• WHAT IS NEEDED: Could you retype, exactly as written, every line from the top of the records through the line that contains "Мы рассматриваем классический"?

Data items

---

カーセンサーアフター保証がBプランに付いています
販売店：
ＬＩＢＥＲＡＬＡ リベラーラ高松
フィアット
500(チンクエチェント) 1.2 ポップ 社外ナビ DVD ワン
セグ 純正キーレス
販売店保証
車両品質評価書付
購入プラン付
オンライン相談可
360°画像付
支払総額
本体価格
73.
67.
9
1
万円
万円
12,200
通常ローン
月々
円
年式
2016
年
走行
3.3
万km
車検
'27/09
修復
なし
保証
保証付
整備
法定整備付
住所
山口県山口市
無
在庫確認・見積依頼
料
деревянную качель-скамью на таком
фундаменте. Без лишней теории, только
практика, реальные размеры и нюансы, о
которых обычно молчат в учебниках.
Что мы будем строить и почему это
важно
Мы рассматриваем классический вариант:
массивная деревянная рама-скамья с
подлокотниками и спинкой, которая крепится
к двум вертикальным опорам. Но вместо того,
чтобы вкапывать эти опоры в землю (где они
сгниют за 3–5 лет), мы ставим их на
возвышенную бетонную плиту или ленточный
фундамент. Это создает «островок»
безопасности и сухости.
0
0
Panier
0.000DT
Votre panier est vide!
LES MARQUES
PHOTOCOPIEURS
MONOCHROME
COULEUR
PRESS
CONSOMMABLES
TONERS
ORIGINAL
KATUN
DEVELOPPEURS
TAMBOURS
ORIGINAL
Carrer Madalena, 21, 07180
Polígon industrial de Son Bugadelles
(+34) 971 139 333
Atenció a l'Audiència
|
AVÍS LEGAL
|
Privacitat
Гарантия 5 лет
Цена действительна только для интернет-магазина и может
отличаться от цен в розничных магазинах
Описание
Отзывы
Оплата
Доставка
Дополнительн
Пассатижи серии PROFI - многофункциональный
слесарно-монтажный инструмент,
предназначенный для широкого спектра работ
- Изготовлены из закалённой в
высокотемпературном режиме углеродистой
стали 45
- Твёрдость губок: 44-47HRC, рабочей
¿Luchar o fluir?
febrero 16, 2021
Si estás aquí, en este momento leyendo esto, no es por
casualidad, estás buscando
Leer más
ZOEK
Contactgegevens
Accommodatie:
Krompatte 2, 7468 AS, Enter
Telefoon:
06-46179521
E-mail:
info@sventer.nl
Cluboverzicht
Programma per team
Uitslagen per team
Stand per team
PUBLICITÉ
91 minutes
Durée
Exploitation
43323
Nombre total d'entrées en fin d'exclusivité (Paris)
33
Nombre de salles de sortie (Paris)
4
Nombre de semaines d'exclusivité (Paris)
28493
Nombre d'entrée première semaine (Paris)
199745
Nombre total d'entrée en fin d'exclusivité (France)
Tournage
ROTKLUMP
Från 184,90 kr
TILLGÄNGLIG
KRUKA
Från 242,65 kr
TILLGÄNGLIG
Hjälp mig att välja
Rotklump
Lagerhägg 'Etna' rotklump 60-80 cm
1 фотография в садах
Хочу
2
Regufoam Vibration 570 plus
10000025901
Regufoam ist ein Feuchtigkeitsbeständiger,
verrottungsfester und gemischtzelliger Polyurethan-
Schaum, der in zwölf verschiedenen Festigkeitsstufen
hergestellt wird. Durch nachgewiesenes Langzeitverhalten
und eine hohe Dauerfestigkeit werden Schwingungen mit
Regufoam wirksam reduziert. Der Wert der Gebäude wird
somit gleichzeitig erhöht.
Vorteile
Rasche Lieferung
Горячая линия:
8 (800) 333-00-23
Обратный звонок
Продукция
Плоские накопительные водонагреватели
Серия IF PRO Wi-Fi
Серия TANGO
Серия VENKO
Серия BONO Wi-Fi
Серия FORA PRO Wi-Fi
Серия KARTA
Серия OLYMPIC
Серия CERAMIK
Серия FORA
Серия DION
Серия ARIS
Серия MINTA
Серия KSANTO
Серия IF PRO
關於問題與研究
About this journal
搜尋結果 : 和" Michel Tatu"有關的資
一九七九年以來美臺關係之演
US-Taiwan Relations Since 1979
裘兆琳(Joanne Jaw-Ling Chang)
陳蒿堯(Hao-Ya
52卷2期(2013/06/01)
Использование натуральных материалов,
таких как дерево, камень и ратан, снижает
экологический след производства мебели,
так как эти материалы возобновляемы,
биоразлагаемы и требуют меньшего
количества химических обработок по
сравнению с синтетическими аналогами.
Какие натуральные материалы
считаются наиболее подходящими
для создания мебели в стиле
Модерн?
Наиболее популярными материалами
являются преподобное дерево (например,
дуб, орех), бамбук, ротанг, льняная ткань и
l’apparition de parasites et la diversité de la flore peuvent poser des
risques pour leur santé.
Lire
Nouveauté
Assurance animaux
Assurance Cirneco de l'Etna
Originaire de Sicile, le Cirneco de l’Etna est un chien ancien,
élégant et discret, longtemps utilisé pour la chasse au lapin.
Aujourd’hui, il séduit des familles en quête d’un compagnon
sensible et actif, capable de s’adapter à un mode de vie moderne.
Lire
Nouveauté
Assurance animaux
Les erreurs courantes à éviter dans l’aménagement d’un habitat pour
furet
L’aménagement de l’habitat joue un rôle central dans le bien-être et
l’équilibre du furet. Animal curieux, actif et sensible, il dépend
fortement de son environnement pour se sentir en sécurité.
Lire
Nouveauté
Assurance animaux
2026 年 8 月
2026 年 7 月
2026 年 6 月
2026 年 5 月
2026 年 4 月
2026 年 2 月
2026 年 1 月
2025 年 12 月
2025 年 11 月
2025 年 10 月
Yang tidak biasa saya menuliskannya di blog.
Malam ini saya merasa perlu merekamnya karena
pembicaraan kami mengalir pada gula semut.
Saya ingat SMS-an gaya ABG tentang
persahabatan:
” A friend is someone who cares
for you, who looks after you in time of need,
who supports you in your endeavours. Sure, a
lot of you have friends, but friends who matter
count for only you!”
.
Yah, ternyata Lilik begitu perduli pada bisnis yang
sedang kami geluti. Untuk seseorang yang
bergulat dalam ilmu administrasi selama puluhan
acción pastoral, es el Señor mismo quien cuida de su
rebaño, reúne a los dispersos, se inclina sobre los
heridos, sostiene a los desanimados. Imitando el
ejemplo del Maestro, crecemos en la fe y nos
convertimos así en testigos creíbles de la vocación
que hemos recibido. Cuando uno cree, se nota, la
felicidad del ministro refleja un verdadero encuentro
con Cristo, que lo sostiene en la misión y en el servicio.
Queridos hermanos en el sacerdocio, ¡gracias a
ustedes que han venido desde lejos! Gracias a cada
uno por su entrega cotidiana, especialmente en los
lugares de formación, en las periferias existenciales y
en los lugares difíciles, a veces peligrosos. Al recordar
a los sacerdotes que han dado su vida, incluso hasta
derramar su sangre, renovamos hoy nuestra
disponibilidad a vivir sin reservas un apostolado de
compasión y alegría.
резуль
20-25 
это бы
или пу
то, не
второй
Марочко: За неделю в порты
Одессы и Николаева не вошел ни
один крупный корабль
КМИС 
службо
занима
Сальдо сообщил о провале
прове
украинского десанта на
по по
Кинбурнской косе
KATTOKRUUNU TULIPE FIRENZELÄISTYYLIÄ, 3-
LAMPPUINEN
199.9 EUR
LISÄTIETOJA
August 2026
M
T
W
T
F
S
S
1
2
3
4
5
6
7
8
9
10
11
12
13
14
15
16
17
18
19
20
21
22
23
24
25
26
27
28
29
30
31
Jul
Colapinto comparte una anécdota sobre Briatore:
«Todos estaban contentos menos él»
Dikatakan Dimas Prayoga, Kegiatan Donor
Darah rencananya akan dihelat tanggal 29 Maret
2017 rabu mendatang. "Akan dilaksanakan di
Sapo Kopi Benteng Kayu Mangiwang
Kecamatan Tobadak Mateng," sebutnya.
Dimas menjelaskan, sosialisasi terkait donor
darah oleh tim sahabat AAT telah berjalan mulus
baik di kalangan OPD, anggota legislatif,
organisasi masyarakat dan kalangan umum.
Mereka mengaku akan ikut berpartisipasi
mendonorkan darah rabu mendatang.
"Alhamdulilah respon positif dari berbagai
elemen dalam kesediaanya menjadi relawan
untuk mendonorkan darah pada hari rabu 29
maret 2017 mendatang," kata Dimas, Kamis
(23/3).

---

• ANSWER AREA:
カーセンサーアフター保証がBプランに付いています
販売店：
ＬＩＢＥＲＡＬＡ リベラーラ高松
フィアット
500(チンクエチェント) 1.2 ポップ 社外ナビ DVD ワン
セグ 純正キーレス
販売店保証
車両品質評価書付
購入プラン付
オンライン相談可
360°画像付
支払総額
本体価格
73.
67.
9
1
万円
万円
12,200
通常ローン
月々
円
年式
2016
年
走行
3.3
万km
車検
'27/09
修復
なし
保証
保証付
整備
法定整備付
住所
山口県山口市
無
在庫確認・見積依頼
料
деревянную качель-скамью на таком
фундаменте. Без лишней теории, только
практика, реальные размеры и нюансы, о
которых обычно молчат в учебниках.
Что мы будем строить и почему это
важно
Мы рассматриваем классический вариант:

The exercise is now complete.